During 2020, SPHN will continue our focus on Syrian refugee healthcare workers who reside in countries neighbouring Syria. In October 2017, we held a high level meeting with our partners at DFID and IIED (International Institute for Environment and Development) where we identified key challenges facing the Syrian informal health workforce in Lebanon. There were 30 participants at this meeting who spanned the academic, NGO, UN agencies and government spheres.
This was complemented by research on the ground in Lebanon which was funded by IIED's 'Urban Crisis Learning Fund.' The working paper for this was published in April 2018 (http://pubs.iied.org/10856IIED/). Through this research, we explored the roles of and challenges facing informal Syrian health workers in Lebanon.

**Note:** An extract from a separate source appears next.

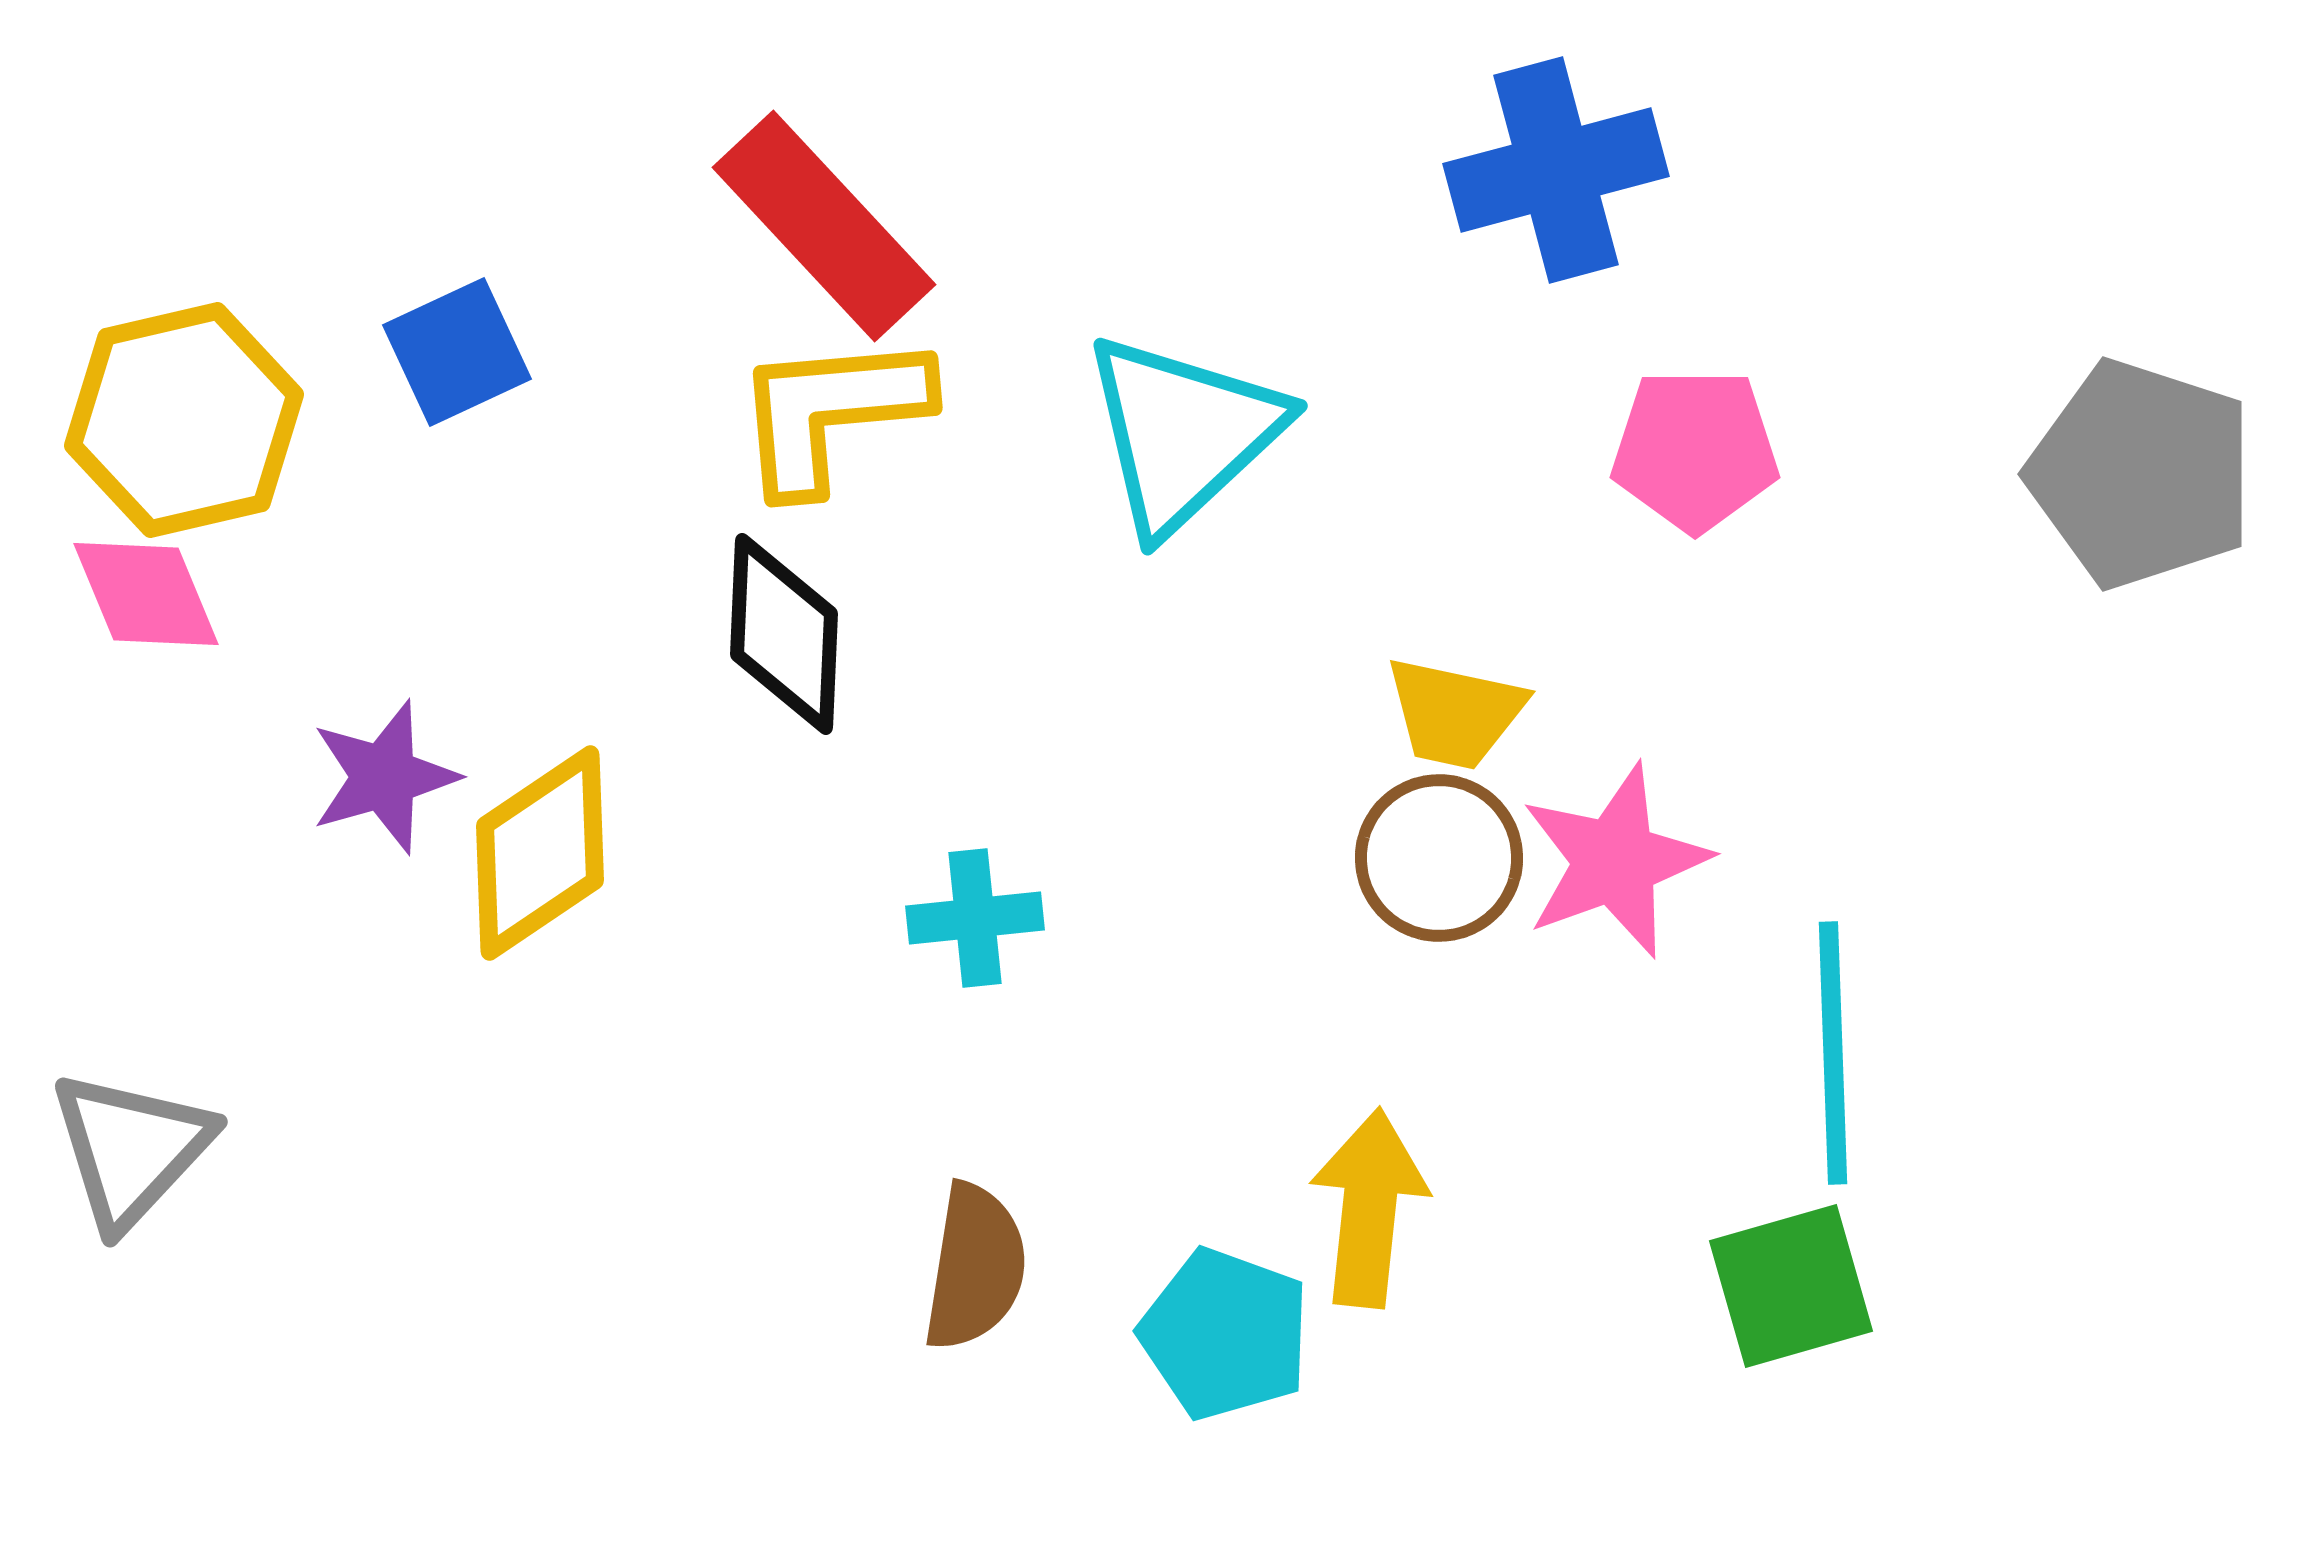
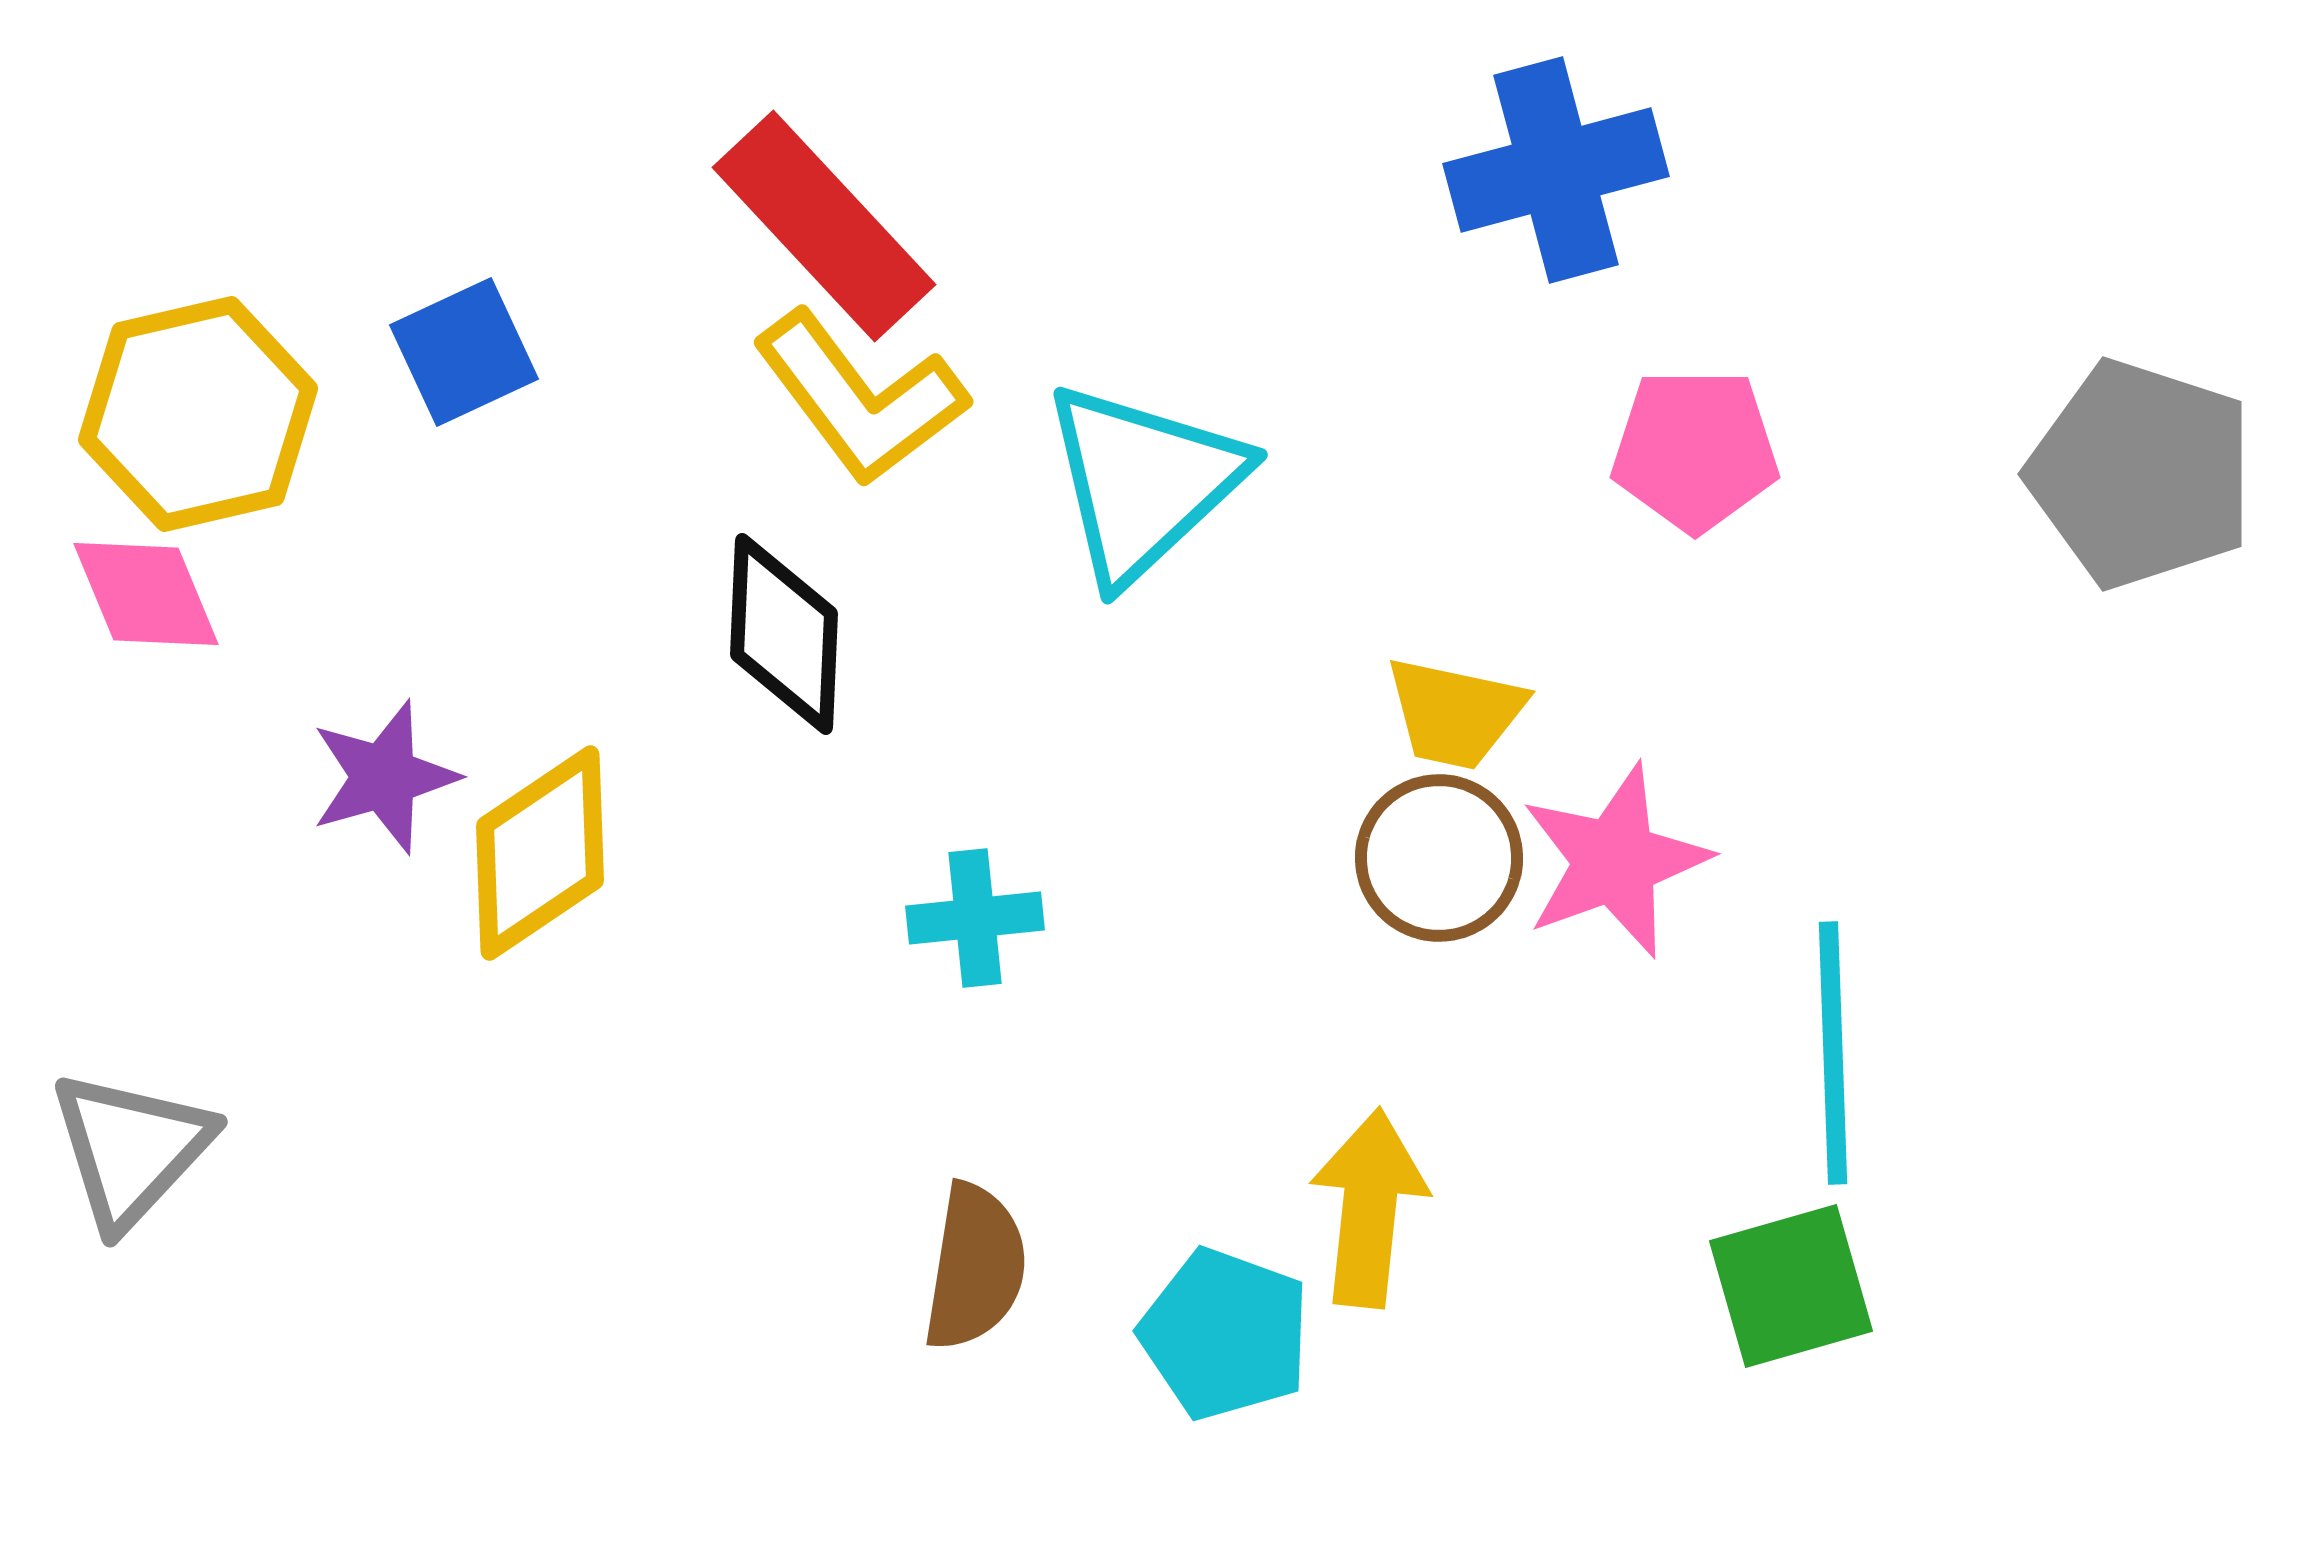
blue square: moved 7 px right
yellow L-shape: moved 29 px right, 14 px up; rotated 122 degrees counterclockwise
yellow hexagon: moved 14 px right, 6 px up
cyan triangle: moved 40 px left, 49 px down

This follows on from work exploring the current situation for Syrian healthcare workers for which we contributed to a background paper for a meeting at the Centre for Mediterranean Integration (Marseille) which was organised by the World Bank as part of their broader work on Strengthening Human Resources for Health and the Integration of Refugees into Host Community Health Systems. (http://cmimarseille.org/highlights/strengthening-human-resources-health-integration-refugees-host-community-health-systems)
North West Syria: Humanitarian Catastrophe
On 28th February 2020 we launched our policy brief 'North West Syria: Humanitarian Catastrophe' in which summarise the current situation where a further escalation of violence since 1st December 2019 has driven more than 948,000 of 3.7 million people in the area from their homes; 81% are women and children. In this brief, we highlight key health and humanitarian issues and recommendations for action; the first recommendation is of course the cessation of violence as without this, civilians will continue to suffer under bombardment.